CHROMA: Consistent Harmonization of Multi-View Appearance via Bilateral Grid Prediction

TL;DR

CHROMA tackles photometric inconsistencies across multi-view captures that hinder robust 3D reconstruction and novel view synthesis. It introduces a feed-forward transformer that predicts per-view 3D bilateral grids and confidence maps to harmonize appearances with a chosen reference frame, enabling cross-view consistency without scene-specific optimization. The method leverages a reference-frame selection strategy, synthetic paired data plus self-supervised training via a 3D foundation model, and a multi-view bilateral-grid architecture that supports efficient real-time processing of hundreds of frames.

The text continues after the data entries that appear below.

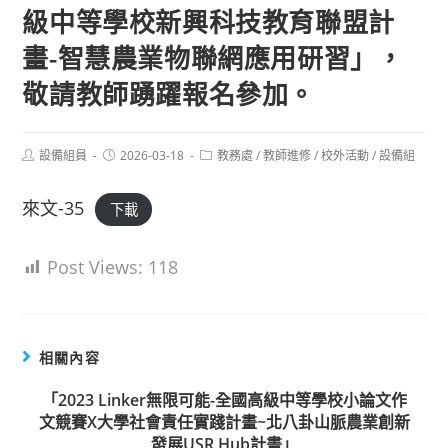
級中等學校新興科技教育聯盟計
畫-智慧農業物聯網應用研習」，
敬請教師踴躍報名參加。
Post
Post
Post
設備組員
2026-03-18
教務處
/
教師進修
/
校外活動
/
設備組
author:
published:
category:
來文-35
下載
Post Views:
118
相關內容
「2023 Linker無限可能-全國高級中等學校小論文作
文競賽X大學社會責任實踐計畫~北八卦山脈農業創新
發展USR Hub計畫」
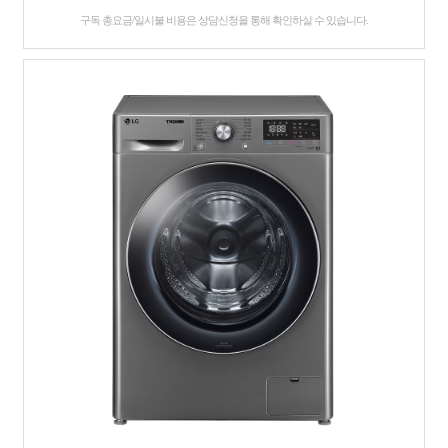
구독 총요금/일시불 비용은 상담신청을 통해 확인하실 수 있습니다.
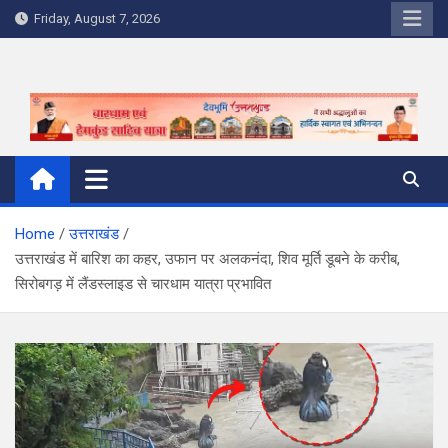
Skip
Friday, August 7, 2026
to
content
Home
उत्तराखंड
उत्तराखंड में बारिश का कहर, उफान पर अलकनंदा, शिव मूर्ति डूबने के करीब,
सिरोबगड़ में लैंडस्लाइड से चारधाम यात्रा प्रभावित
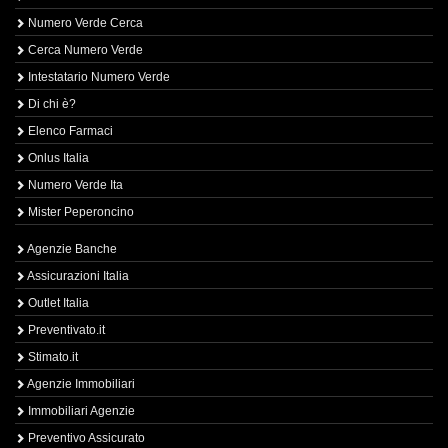
Numero Verde Cerca
Cerca Numero Verde
Intestatario Numero Verde
Di chi è?
Elenco Farmaci
Onlus Italia
Numero Verde Ita
Mister Peperoncino
Agenzie Banche
Assicurazioni Italia
Outlet Italia
Preventivato.it
Stimato.it
Agenzie Immobiliari
Immobiliari Agenzie
Preventivo Assicurato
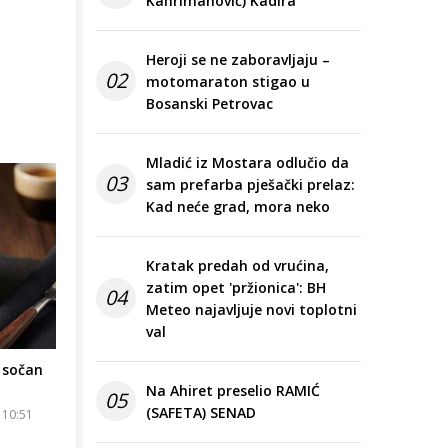
Kahrimanović) Kadira
Heroji se ne zaboravljaju –
02
motomaraton stigao u
Bosanski Petrovac
Mladić iz Mostara odlučio da
03
sam prefarba pješački prelaz:
Kad neće grad, mora neko
Kratak predah od vrućina,
zatim opet 'pržionica': BH
04
Meteo najavljuje novi toplotni
val
 sočan
Na Ahiret preselio RAMIĆ
05
(SAFETA) SENAD
 10:51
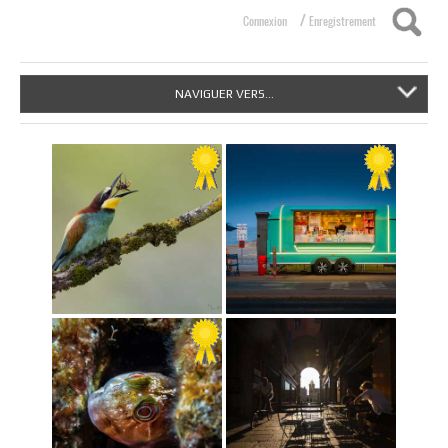
/
Connexion
Enregistrement
NAVIGUER VERS...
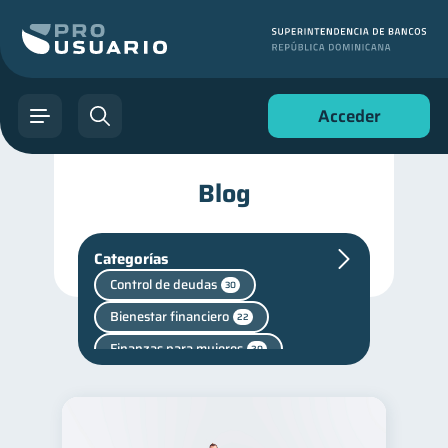
Acceder
Blog
Categorías
Control de deudas
30
Bienestar financiero
22
Finanzas para mujeres
20
Productos financieros
11
Entidad financiera
8
Cuenta Abandonada
2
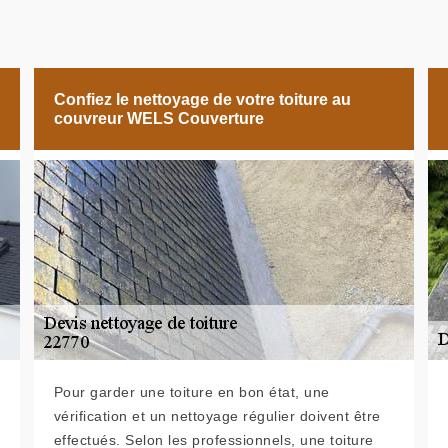
Confiez le nettoyage de votre toiture au
couvreur WELS Couverture
Pour garder une toiture en bon état, une
vérification et un nettoyage régulier doivent être
effectués. Selon les professionnels, une toiture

Empirically, CHROMA matches or surpasses scene-specific appearance-embedding approaches in reconstruction quality while reducing training time and enabling scalable, cross-scene generalization for large-scale 3D pipelines.

Abstract

Modern camera pipelines apply extensive on-device processing, such as exposure adjustment, white balance, and color correction, which, while beneficial individually, often introduce photometric inconsistencies across views. These appearance variations violate multi-view consistency and degrade novel view synthesis. Joint optimization of scene-specific representations and per-image appearance embeddings has been proposed to address this issue, but with increased computational complexity and slower training. In this work, we propose a generalizable, feed-forward approach that predicts spatially adaptive bilateral grids to correct photometric variations in a multi-view consistent manner. Our model processes hundreds of frames in a single step, enabling efficient large-scale harmonization, and seamlessly integrates into downstream 3D reconstruction models, providing cross-scene generalization without requiring scene-specific retraining. To overcome the lack of paired data, we employ a hybrid self-supervised rendering loss leveraging 3D foundation models, improving generalization to real-world variations. Extensive experiments show that our approach outperforms or matches the reconstruction quality of existing scene-specific optimization methods with appearance modeling, without significantly affecting the training time of baseline 3D models.

Figures (4)

• Figure 1: (a) Input views with inconsistent appearance; (b) input views harmonized by our model; (c) novel view renderings of 3DGS fitted to inconsistent input views and ones corrected by our model; (d) comparison with 3DGS-based appearance embedding methods on varying exposure dataset.
• Figure 2: Architecture Overview. Our model first patchifies the reference frame $\mathbf{I}_\textit{ref}$ and $N$ input multi-view source images $\{\mathbf{I}_i\}^N_{i=1}$ into tokens. These are passed through the transformer encoder blocks comprising alternating frame-wise and global self-attention layers, repeated $3$ times. The decoder uses alternating frame-attention and cross-attention with the reference frame. A final grid prediction head predicts the image and confidence bilateral grids ($\mathbf{B}_i$ and $\mathbf{C}_i$), which are subsequently sliced to produce the corrected frames $\{{\mathbf{I}'_i}\}^N_{i=1}$ and confidence maps $\{\mathbf{C}'_i\}^N_{i=1}$. Based on our reference frame selection which chooses the frame with best photometric quality, we use the resulting harmonized images to train a wide range of 3D reconstruction models.
• Figure 3: 3D Foundation Model based Self-Supervised Loss Pipeline.
• Figure 4: Qualitative results grouped by dataset: DL3DV, LOM, and BilaRF.